Recovery Time Objective (RTO): This can be boiled down to a very simple question “How long can the business sustain a database outage?”. Once the business is aligned with a goal of a minimum viable recovery time objective, it is much more straightforward to plan and invest in the infrastructure required to meet that requirement. It is important to acknowledge that while everyone desires 100% uptime, there is a need for realistic expectations that align with the business needs and not a technical desire.

Recovery Point Objective (RPO): There is a big distinction between the Recovery Point and the Recovery Time for database infrastructure. The database can be available, but not to the exact state that it was when it became unavailable. That is where Recovery Point comes in. The question we ask here is “How much data can the business lose during a database outage?”. All businesses have their own requirements here and it is worthy to note that it is always the goal to never sustain any data loss. But this is framed in a worst-case scenario how much data could be lost and the business maintains the ability to continue.

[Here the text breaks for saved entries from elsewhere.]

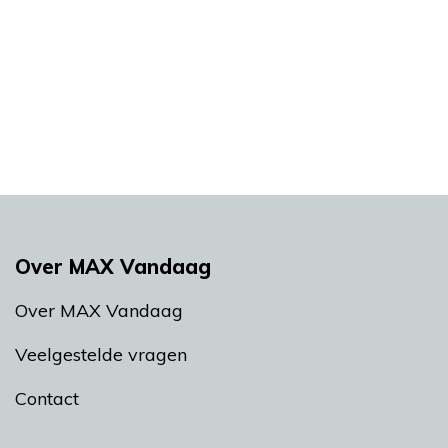
Over MAX Vandaag
Over MAX Vandaag
Veelgestelde vragen
Contact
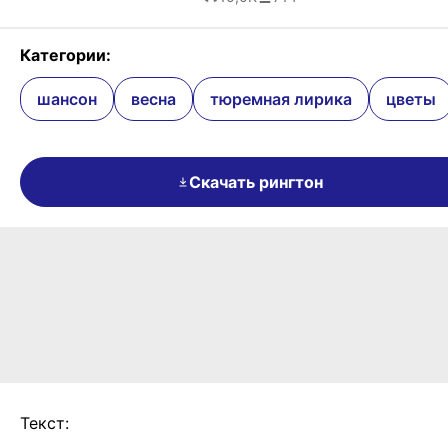
Категории:
шансон
весна
тюремная лирика
цветы
Скачать рингтон
Текст:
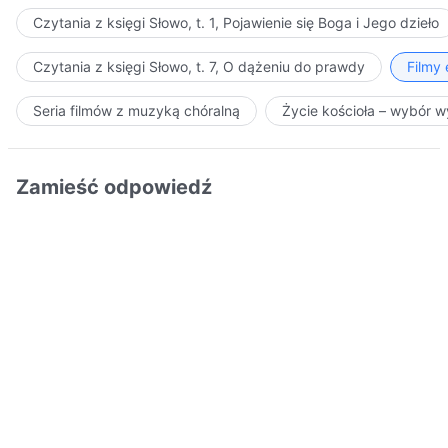
Czytania z księgi Słowo, t. 1, Pojawienie się Boga i Jego dzieło
Czytania z księgi Słowo, t. 7, O dążeniu do prawdy
Filmy
Seria filmów z muzyką chóralną
Życie kościoła – wybór 
Zamieść odpowiedź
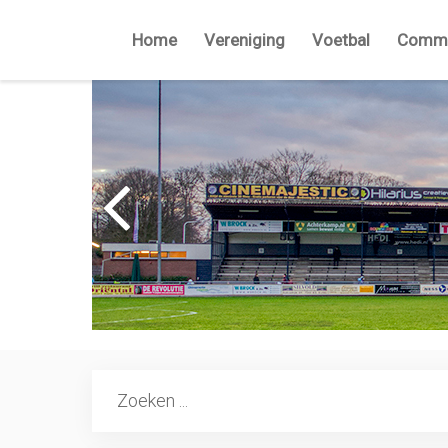
Home
Vereniging
Voetbal
Commi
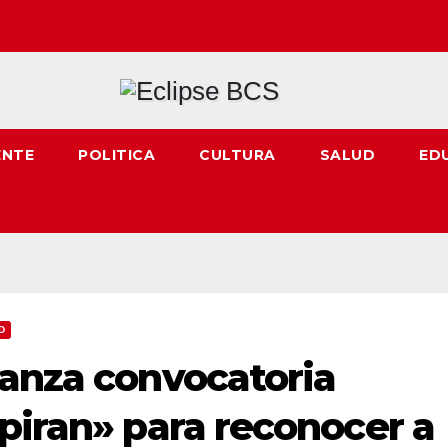
ENTE
POLITICA
CULTURA
SALUD
ED
D
lanza convocatoria
piran» para reconocer a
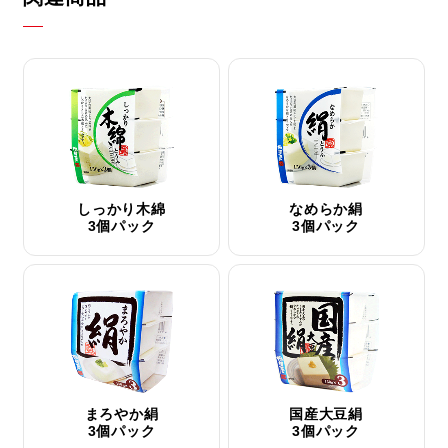
しっかり木綿
なめらか絹
3個パック
3個パック
まろやか絹
国産大豆絹
3個パック
3個パック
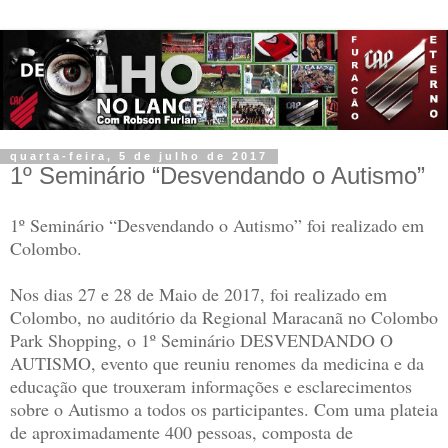
quarta-feira, 5 de julho de 2017
1º Seminário “Desvendando o Autismo”
1º Seminário “Desvendando o Autismo” foi realizado em
Colombo.
Nos dias 27 e 28 de Maio de 2017, foi realizado em
Colombo, no auditório da Regional Maracanã no Colombo
Park Shopping, o 1º Seminário DESVENDANDO O
AUTISMO, evento que reuniu renomes da medicina e da
educação que trouxeram informações e esclarecimentos
sobre o Autismo a todos os participantes. Com uma plateia
de aproximadamente 400 pessoas, composta de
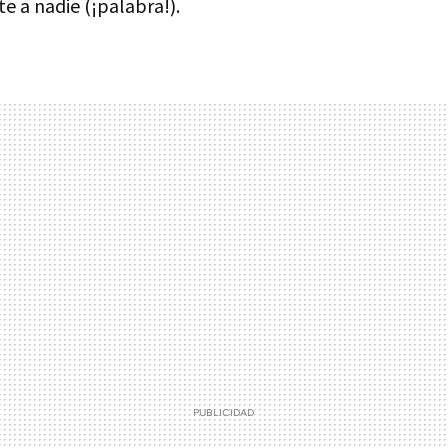
te a nadie (¡palabra!).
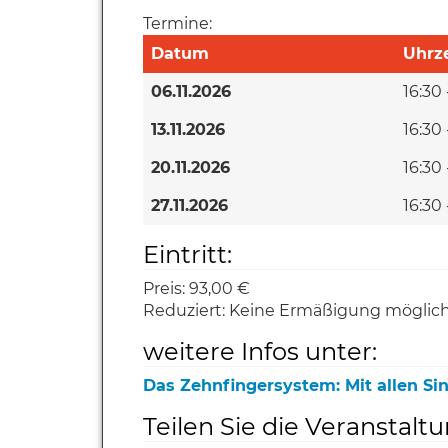
Termine:
Datum
Uhrze
06.11.2026
16:30 
13.11.2026
16:30 
20.11.2026
16:30 
27.11.2026
16:30 
Eintritt:
Preis:
93,00 €
Reduziert:
Keine Ermäßigung möglic
weitere Infos unter:
Das Zehnfingersystem: Mit allen Si
Teilen Sie die Veranstalt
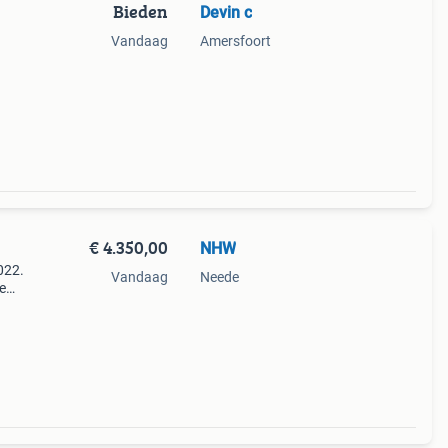
Bieden
Devin c
Vandaag
Amersfoort
€ 4.350,00
NHW
022.
Vandaag
Neede
e
euwe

Disaster Recovery: While RTO and RPO are great for unplanned outages or small-scale hiccups to the infrastructure, when we talk about Disaster Recovery this is a major large-scale outage not strictly for the database infrastructure. How capable is the business of restarting operations with the assumption that all resources are completely unavailable in the main availability zone? The assumption here is that there is no viable restoration point or time that aligns with the business requirements. While each DR scenario is unique based on available infrastructure, backup strategy, and technology stack, there are some common threads for any scenario. 

This solution helps improve uptime:

Using this solution will help you to significantly reduce both RPO and RTO. Given the tightly coupled cluster solution approach, the failure of a single node will not result in service interruption.
Increasing the number of nodes will also improve the cluster resilience by the formula:
F = (N -1) / 2

Where:

F – Number of admissible failures

N – number of nodes in the cluster

Examples:

In a cluster of 5 nodes, F = (5 – 1)/2 = 2. 

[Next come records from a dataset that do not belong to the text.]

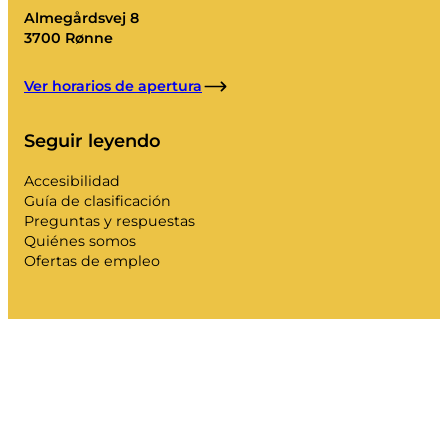
Almegårdsvej 8
3700 Rønne
Ver horarios de apertura
Seguir leyendo
Accesibilidad
Guía de clasificación
Preguntas y respuestas
Quiénes somos
Ofertas de empleo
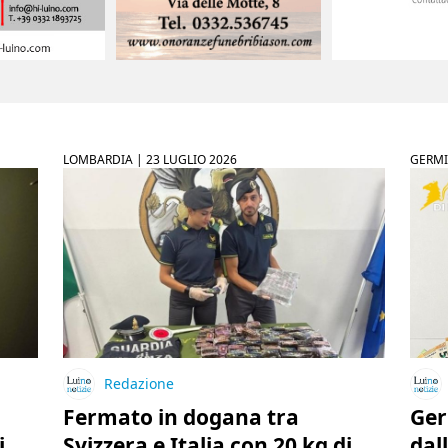
LOMBARDIA |
23 LUGLIO 2026
GERM
Redazione
Fermato in dogana tra
Ger
i
Svizzera e Italia con 20 kg di
dal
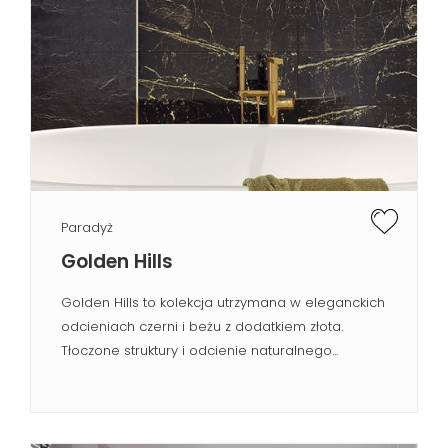
Paradyż
Golden Hills
Golden Hills to kolekcja utrzymana w eleganckich
odcieniach czerni i beżu z dodatkiem złota.
Tłoczone struktury i odcienie naturalnego...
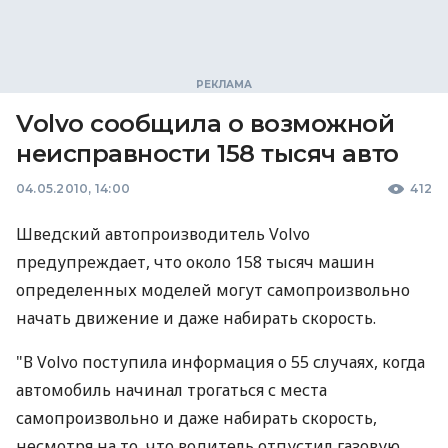
Volvo сообщила о возможной
неисправности 158 тысяч авто
04.05.2010, 14:00
412
Шведский автопроизводитель Volvo
предупреждает, что около 158 тысяч машин
определенных моделей могут самопроизвольно
начать движение и даже набирать скорость.
"В Volvo поступила информация о 55 случаях, когда
автомобиль начинал трогаться с места
самопроизвольно и даже набирать скорость,
несмотря на то, что водитель отпустил газовую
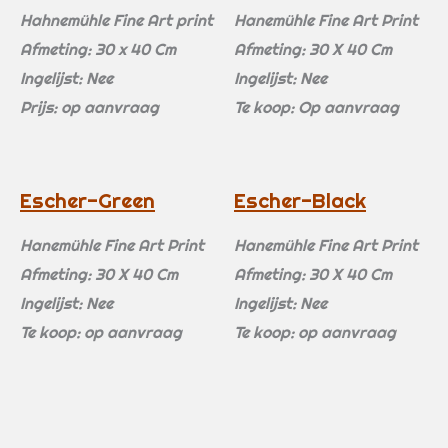
Hahnemühle Fine Art print
Hanemühle Fine Art Print
Afmeting: 30 x 40 Cm
Afmeting: 30 X 40 Cm
Ingelijst: Nee
Ingelijst: Nee
Prijs: op aanvraag
Te koop: Op aanvraag
Escher-Green
Escher-Black
Hanemühle Fine Art Print
Hanemühle Fine Art Print
Afmeting: 30 X 40 Cm
Afmeting: 30 X 40 Cm
Ingelijst: Nee
Ingelijst: Nee
Te koop: op aanvraag
Te koop: op aanvraag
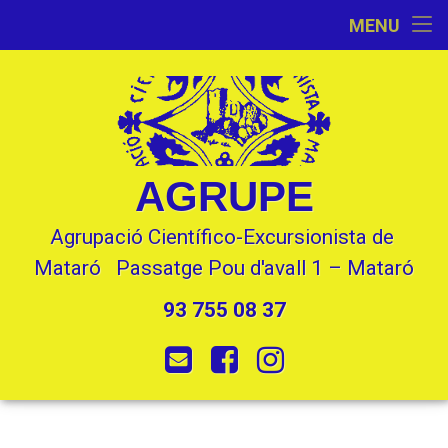
Inici
MENU
Skip
Activitats
to
content
L’Entitat
Seccions
AGRUPE
Contacte
Agrupació Científico-Excursionista de 
Mataró   Passatge Pou d'avall 1 – Mataró
93 755 08 37
Tel:
E-mail
Facebook
Instagram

The cluster can support up to 2 failures. 

In a cluster of 4 nodes, F = (4 – 1)/2 = 1.  

The cluster can support up to 1 failure. 

This solution also allows for a more restrictive backup policy, dedicating a node to the backup cycle, which will help in keeping RPO low. As previously mentioned, DR is not covered by default by the solution which will require an additional replication setup and controller. 

Measurement and Monitoring

To ensure database infrastructure is performing as intended or at its best, it is necessary to measure specific metrics and alert when some of these metrics are not in line with expectations. Periodic review of these measurements is also encouraged to promote stability and understand potential risks associated with the database infrastructure. Below are the 3 aspects of Database performance measurement and monitoring

Measurement: To understand how a database infrastructure is performing there is a need to measure multiple aspects of the infrastructure. With measurement, it’s important to understand the impact of the sample sizes, sample timing, and sample types.

Metrics: Metrics refer to the actual parts of the database infrastructure being measured. When we discuss metrics, more isn’t always better as it could introduce unintentional noise or allow for troubleshooting to become overly burdensome.

Alerting: When one or many metrics of the database infrastructure is not within a normal or acceptable range, an alert should be generated so that the team responsible for the appropriate portion of the database infrastructure can investigate and remedy it

Monitoring for this solution is covered by:

Percona Monitoring and Management has a specific dashboard to monitor the Group Replication state and cluster status as a whole. (https://www.percona.com/doc/percona-monitoring-and-management/2.x/introduction.html) has a specific dashboard to monitor Group Replication state, and cluster status as a whole.   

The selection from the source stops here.